Lancaster Electronics produces electronic components for sale to manufacturers of radios, television sets, and phonographic systems. In connection with his examination of Lancaster’s financial statements for the year ended December 31, 2011, Dan Olds, CPA, completed fieldwork two weeks ago. Mr. Olds is now evaluating the significance of the following items for preparing his auditor’s report. Except as noted, none of these items has been disclosed in the financials or footnotes.
Recently, Lancaster interrupted its policy of paying cash dividends quarterly to its stockholders.
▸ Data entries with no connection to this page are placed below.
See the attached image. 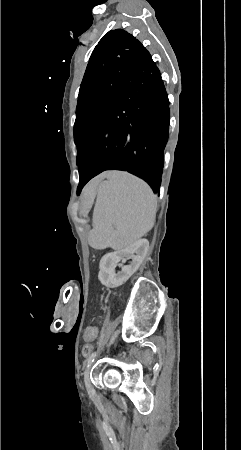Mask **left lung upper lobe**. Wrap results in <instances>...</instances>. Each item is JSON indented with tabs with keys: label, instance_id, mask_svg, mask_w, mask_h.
<instances>
[{
	"label": "left lung upper lobe",
	"instance_id": "1",
	"mask_svg": "<svg viewBox=\"0 0 241 450\" xmlns=\"http://www.w3.org/2000/svg\"><path fill=\"white\" fill-rule=\"evenodd\" d=\"M138 42L122 29L106 33L92 52L78 96L74 137L77 161L97 122L117 102L123 77Z\"/></svg>",
	"mask_w": 241,
	"mask_h": 450
}]
</instances>
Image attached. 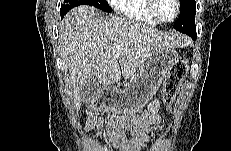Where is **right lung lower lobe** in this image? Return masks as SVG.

Dividends were paid regularly through 2009, discontinued for all of 2010 to finance equipment in the company’s new plant, and resumed in the first quarter of 2011. In the annual report, dividend policy is to be discussed in the president’s letter to stockholders.
A 10-year loan agreement, which the company entered into three years ago, provides that dividend payments may not exceed net income earned after taxes subsequent to the date of agreement. The balance of retained earnings at the date of the loan agreement was $298,000. From that date through December 31, 2011, income after taxes was totaled 360,000. Cash dividends have totaled $130,000. Based on this data, the staff auditor assigned to this review concluded that there was no retained earnings restriction at December 31, 2011.
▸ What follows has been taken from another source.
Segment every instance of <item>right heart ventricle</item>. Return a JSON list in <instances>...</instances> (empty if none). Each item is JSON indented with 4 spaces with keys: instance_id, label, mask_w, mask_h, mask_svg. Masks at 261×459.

The company’s new manufacturing plant building, which cost $600,000 and has an estimated life of 25 years, is leased from the Sixth National Bank in annual rental of $100,000. The company is obligated to pay property taxes, insurance, and maintenance. At conclusion of its 10-year non-cancellable lease, the company has the option of purchasing the property for $1. In Lancaster’s income statement, the rental payment is reported on a separate line.
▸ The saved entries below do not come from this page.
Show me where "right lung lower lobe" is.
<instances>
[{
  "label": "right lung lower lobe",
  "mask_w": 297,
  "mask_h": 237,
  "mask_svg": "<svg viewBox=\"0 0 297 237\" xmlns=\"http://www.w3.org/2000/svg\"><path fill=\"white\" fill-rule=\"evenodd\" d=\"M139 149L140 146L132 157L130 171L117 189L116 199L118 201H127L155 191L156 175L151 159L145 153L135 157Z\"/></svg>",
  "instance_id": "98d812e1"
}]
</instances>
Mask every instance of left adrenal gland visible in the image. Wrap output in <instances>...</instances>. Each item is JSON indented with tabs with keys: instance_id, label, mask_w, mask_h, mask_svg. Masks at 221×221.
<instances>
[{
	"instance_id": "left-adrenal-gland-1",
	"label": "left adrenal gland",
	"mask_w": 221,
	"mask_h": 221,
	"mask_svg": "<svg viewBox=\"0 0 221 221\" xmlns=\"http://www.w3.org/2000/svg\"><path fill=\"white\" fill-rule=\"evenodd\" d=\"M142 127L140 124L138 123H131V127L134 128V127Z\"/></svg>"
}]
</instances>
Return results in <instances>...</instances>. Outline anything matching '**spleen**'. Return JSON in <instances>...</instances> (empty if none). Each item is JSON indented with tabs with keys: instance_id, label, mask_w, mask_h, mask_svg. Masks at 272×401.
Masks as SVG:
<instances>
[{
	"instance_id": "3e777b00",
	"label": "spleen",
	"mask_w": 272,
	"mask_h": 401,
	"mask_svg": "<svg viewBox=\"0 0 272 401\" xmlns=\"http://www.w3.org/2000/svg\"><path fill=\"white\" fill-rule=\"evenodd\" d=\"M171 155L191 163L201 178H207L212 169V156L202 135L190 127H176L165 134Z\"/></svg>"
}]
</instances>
A major electronics firm has introduced a line of products that will compete directly with Lancaster’s primary line, which is now being produced in the specially designed new plant. Because of manufacturing innovations, a competitor’s line will be of comparable quality but priced $.50 below Lancaster’s line. The competitor announced its new line during the week following completion of its fieldwork. Mr. Olds read the announcement in the newspaper and discussed the situation by telephone with Lancaster executives. Lancaster will meet the lower prices with prices that are high enough to cover viable manufacturing and selling expenses but will permit recovery of only a portion of fixed costs.
Required: For each of the preceding items, discuss any additional disclosures in the financial statements and footnotes that the auditor should recommend to its clients which are outlined in Schroeder, R.G., Clark, M.W, & Cathey, J.M. (2013) Chapter 17. (The cumulative effect of the four items should not be considered.)
Your well-written paper must be 2-3 pages, in addition to title and reference pages. The paper should be formatted according to the apa standards Cite at least two peer-reviewed sources, in addition to the required reading for the module.